Master mind Kathleen Marshall (the current revival of Anything Goes) takes the music of the Gershwin’s and the words of Joe DiPietro (Memphis) in order to recreate the feel of the original musical comedies.  DiPietro does a nice job with the book, creating a world the in light and fun, but hounded with long songs that ultimately make the piece feel dragged out and a little too long.  The phrase ‘too much of a good thing’ can easily be applied to this new Broadway musical.  Too many song and dance numbers, while arranged well, drag out a story that is really simple and has no need to be dragged on through almost three hours.  Even the designs felt to me a bit too much.  While the scenic design from Derek McLane (the current revival of The Best Man) is lush and gorgeous, it is extremely over powering making the performers feel claustrophobic in what is supposed to be a huge mansion.  Lighting design from Peter Kaczorowski (Venus in Fur) was beautiful, but was forced to change colors at the start of each new song after only a few lines a dialogue.  Costume designer Martin Pakledinaz (The Normal Heart) is the shining star of the production team creating period pieces that are stunningly crafted and just marvelous to look at.  Over all, director Kathleen Marshall does a nice job with this piece, but did not take it the extra notch needed to make this new romp stand out as the next best original musical.

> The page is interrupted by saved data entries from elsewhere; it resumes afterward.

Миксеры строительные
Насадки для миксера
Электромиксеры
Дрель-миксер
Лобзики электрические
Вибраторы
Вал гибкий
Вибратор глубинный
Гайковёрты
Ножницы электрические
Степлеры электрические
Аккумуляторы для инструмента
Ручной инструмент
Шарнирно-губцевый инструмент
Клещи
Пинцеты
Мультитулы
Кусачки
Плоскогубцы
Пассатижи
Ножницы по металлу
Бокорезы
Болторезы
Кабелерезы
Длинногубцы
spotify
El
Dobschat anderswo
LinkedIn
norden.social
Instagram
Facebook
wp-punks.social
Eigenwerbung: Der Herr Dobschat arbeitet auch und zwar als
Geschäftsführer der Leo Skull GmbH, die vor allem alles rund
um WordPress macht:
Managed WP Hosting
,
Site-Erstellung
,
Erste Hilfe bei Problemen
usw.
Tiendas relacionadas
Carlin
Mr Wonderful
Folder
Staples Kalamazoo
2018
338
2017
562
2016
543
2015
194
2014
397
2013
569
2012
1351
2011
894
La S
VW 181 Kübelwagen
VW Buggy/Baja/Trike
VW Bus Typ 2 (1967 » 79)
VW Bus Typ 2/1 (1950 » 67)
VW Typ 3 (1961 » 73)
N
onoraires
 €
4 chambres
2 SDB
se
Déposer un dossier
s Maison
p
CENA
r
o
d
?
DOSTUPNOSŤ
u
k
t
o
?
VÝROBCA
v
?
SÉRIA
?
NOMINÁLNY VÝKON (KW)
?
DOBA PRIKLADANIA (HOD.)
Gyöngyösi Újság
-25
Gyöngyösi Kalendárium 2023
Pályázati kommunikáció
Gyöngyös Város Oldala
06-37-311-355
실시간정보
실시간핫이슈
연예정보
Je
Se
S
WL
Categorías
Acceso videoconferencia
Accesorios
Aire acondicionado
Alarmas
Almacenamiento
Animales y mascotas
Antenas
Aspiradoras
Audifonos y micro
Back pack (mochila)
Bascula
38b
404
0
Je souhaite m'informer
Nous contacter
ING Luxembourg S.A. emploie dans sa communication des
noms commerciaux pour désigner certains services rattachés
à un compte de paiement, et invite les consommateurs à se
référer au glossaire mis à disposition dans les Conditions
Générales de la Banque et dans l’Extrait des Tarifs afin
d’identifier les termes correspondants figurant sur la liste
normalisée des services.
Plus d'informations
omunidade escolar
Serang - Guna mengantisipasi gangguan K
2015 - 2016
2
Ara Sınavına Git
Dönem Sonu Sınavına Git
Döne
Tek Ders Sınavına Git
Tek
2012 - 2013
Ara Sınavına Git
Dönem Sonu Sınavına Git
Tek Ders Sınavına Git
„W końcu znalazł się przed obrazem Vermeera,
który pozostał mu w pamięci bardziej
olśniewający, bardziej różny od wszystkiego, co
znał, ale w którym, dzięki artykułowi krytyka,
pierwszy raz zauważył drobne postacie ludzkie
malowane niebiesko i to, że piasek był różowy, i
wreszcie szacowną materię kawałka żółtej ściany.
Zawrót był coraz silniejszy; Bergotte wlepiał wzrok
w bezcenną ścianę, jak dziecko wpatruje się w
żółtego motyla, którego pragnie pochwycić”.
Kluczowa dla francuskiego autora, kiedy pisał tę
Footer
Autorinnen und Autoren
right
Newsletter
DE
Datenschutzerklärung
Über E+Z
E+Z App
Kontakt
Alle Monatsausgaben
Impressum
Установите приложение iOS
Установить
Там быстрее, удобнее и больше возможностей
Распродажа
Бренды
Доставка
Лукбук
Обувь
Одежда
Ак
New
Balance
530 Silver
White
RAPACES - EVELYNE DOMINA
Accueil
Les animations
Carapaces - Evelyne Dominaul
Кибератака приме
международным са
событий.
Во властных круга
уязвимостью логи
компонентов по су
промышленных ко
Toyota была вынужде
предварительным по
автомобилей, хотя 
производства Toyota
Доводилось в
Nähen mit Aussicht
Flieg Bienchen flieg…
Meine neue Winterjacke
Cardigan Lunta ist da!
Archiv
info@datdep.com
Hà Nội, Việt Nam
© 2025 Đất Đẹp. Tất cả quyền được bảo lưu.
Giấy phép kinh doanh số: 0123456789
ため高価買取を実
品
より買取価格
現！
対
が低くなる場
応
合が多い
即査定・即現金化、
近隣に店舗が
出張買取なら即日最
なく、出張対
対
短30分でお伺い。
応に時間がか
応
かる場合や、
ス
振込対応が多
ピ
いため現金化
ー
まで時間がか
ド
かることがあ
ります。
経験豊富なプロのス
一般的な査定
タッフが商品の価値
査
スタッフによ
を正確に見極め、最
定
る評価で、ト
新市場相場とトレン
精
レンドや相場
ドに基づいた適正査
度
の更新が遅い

Nice Work If You Can Get It offers an enjoyable night at the theatre, full of crazy good dancing, great vocals, and light chuckles.  Broderick and O’Hara do their job to make the audience escape into the world of the prohibition through song and dance.  In the end, however, the audience walks out singing something like, “It’s a nice comedy if you can get it, and get it well … they tried.”